Cannot find gene ID in data for visualization
Hello!
Thanks a lot for developing IsoQuant! Has helped me a lot in my first steps in ONT data analysis!
Currently quantifying cDNA ONT data for 2 samples, and I have a small issue when trying to visualize some genes: The problem is that despite getting gene expression in TPM values (over >10 TPM) for 2 specific genes, I am getting this error:
Using transcript model quantification. Gene ENSG00000130477.16 not found in the data.
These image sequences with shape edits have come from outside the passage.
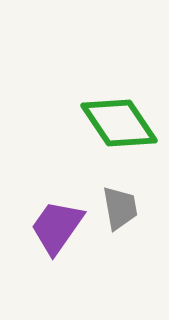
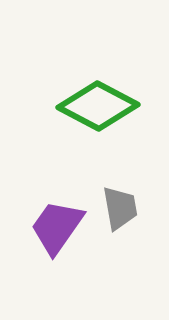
green diamond: moved 21 px left, 17 px up; rotated 28 degrees counterclockwise
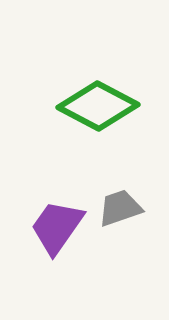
gray trapezoid: rotated 99 degrees counterclockwise
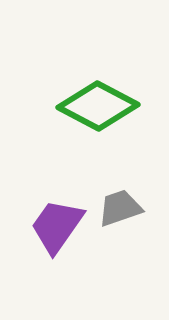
purple trapezoid: moved 1 px up
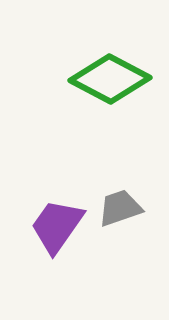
green diamond: moved 12 px right, 27 px up
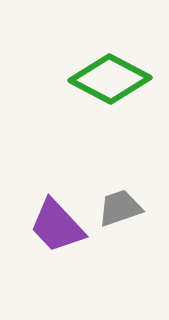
purple trapezoid: rotated 78 degrees counterclockwise
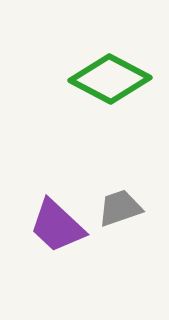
purple trapezoid: rotated 4 degrees counterclockwise
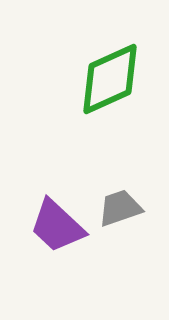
green diamond: rotated 52 degrees counterclockwise
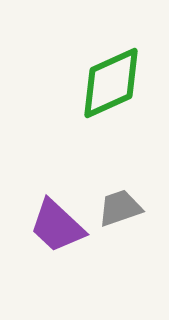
green diamond: moved 1 px right, 4 px down
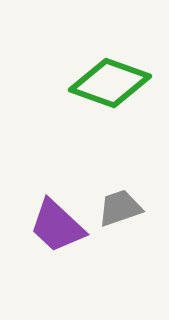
green diamond: moved 1 px left; rotated 44 degrees clockwise
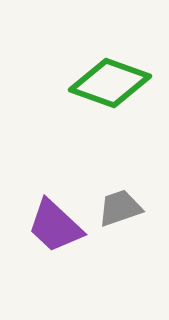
purple trapezoid: moved 2 px left
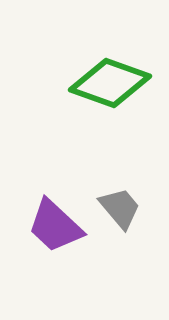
gray trapezoid: rotated 69 degrees clockwise
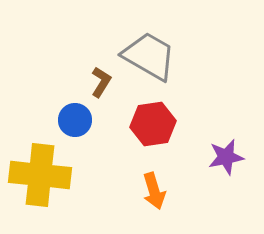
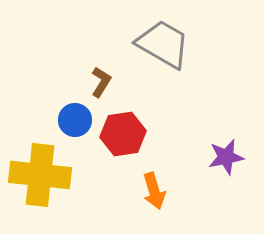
gray trapezoid: moved 14 px right, 12 px up
red hexagon: moved 30 px left, 10 px down
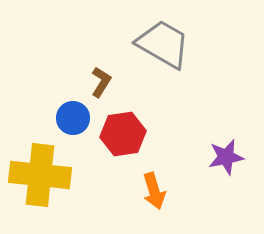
blue circle: moved 2 px left, 2 px up
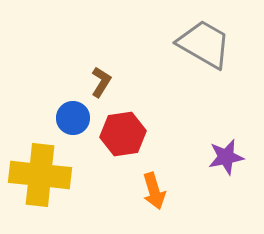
gray trapezoid: moved 41 px right
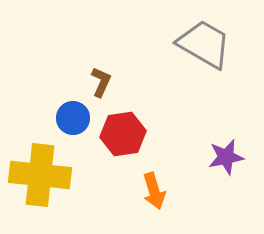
brown L-shape: rotated 8 degrees counterclockwise
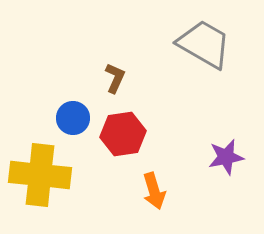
brown L-shape: moved 14 px right, 4 px up
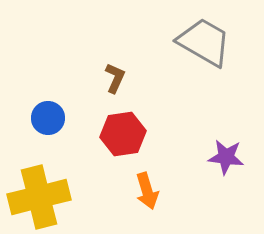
gray trapezoid: moved 2 px up
blue circle: moved 25 px left
purple star: rotated 18 degrees clockwise
yellow cross: moved 1 px left, 22 px down; rotated 20 degrees counterclockwise
orange arrow: moved 7 px left
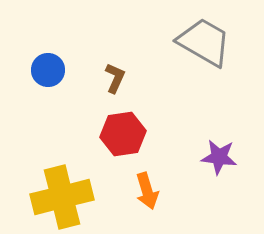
blue circle: moved 48 px up
purple star: moved 7 px left
yellow cross: moved 23 px right
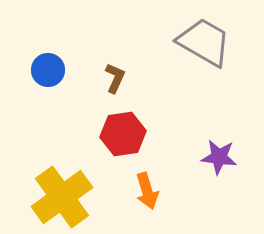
yellow cross: rotated 22 degrees counterclockwise
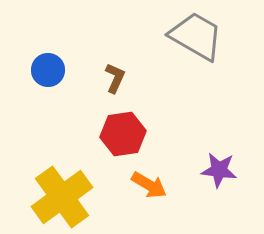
gray trapezoid: moved 8 px left, 6 px up
purple star: moved 13 px down
orange arrow: moved 2 px right, 6 px up; rotated 42 degrees counterclockwise
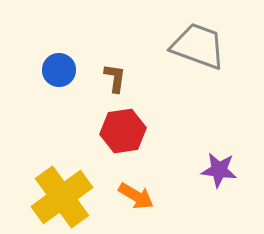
gray trapezoid: moved 2 px right, 10 px down; rotated 10 degrees counterclockwise
blue circle: moved 11 px right
brown L-shape: rotated 16 degrees counterclockwise
red hexagon: moved 3 px up
orange arrow: moved 13 px left, 11 px down
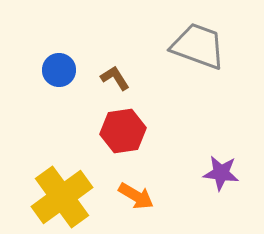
brown L-shape: rotated 40 degrees counterclockwise
purple star: moved 2 px right, 3 px down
Gene ENSG00000075043.20 not found in the data. self.reads_and_class structure: ({'*': 21514, 'antisense': 114485, 'full_splice_match': 20901411, 'genic': 122539, 'genic_intron': 238365, 'incomplete_splice_match': 13446974, 'intergenic': 786452, 'mono_exon_match': 2122285, 'novel_in_catalog': 1878340, 'novel_not_in_catalog': 11004136, 'undefined': 3}, {'ambiguous': 15339355, 'inconsistent': 2089504, 'inconsistent_ambiguous': 5030808, 'inconsistent_non_intronic': 5966495, 'intergenic': 760262, 'noninformative': 307550, 'unique': 17238431, 'unique_minor_difference': 3904099}) isoquant_26458614.out (END)
Code used for visualization:
outdir="/scratch/prj/bcn_pd_pesticides/Long-Reads-ALS/Alex_Nanopore_ALS/isoquant/"
genes="$outdir/pychopper/genes_isoquant.txt"
visualize.py` "$outdir" --counts --gene_list "$genes"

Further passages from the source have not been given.